START Extracted records
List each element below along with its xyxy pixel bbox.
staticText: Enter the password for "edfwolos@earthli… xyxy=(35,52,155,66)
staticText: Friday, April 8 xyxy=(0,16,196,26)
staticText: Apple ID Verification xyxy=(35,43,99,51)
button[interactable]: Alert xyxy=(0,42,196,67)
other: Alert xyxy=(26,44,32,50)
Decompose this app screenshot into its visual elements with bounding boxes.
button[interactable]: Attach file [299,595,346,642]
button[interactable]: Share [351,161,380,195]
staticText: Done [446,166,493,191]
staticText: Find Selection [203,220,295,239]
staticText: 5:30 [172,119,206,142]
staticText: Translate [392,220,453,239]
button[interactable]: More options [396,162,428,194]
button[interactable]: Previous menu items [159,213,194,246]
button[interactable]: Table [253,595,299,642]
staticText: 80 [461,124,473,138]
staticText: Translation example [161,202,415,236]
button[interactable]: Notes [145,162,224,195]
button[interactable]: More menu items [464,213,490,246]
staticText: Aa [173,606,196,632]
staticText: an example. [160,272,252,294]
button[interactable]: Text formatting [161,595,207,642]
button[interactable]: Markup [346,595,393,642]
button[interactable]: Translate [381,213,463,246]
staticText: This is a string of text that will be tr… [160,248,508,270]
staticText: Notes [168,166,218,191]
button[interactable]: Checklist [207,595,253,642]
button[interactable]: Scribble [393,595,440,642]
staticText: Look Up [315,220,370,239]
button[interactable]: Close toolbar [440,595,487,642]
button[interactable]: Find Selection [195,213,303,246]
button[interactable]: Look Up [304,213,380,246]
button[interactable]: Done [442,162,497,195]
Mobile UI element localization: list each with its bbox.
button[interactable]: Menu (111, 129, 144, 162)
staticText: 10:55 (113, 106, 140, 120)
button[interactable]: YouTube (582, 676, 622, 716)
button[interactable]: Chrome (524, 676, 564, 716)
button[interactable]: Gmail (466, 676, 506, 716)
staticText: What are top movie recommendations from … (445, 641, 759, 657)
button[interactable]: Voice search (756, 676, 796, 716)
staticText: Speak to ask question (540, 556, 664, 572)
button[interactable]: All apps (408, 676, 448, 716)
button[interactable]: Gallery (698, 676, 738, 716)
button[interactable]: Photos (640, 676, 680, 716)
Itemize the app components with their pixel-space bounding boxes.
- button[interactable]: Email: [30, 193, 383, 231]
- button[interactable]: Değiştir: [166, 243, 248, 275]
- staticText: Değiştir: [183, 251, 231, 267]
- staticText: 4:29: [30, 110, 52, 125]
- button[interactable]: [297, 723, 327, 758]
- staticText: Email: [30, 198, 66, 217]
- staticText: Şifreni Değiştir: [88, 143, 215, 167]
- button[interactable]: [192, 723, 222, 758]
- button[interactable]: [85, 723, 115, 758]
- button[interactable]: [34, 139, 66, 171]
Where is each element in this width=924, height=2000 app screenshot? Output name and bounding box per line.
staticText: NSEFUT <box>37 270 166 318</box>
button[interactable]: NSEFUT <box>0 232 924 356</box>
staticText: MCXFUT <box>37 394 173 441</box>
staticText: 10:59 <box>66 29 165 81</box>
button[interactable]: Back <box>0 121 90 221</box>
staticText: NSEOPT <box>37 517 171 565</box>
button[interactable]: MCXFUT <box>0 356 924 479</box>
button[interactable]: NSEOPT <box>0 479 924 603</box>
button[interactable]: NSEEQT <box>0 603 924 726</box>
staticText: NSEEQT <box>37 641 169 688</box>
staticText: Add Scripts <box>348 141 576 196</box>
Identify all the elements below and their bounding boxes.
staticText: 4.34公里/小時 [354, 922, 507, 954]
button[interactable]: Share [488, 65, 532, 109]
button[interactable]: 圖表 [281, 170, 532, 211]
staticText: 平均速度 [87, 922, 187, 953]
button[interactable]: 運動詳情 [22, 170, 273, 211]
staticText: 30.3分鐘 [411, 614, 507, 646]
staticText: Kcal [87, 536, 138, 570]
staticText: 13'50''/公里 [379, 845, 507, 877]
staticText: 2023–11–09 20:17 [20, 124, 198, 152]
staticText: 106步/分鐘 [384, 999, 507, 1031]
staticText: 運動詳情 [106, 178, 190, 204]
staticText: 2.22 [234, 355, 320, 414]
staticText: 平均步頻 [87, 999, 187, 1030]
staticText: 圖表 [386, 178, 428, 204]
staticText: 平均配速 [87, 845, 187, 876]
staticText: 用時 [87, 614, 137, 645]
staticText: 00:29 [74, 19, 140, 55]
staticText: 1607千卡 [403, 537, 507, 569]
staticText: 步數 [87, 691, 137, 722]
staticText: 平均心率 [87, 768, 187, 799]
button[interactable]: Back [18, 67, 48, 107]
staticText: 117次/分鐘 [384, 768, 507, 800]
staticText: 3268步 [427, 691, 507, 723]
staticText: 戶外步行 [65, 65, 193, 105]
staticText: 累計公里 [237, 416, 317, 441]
END Extracted records
Only lines with the word "Look" count here; copy every one from the records.

staticText: Look Up [315,220,370,239]
button[interactable]: Look Up [304,213,380,246]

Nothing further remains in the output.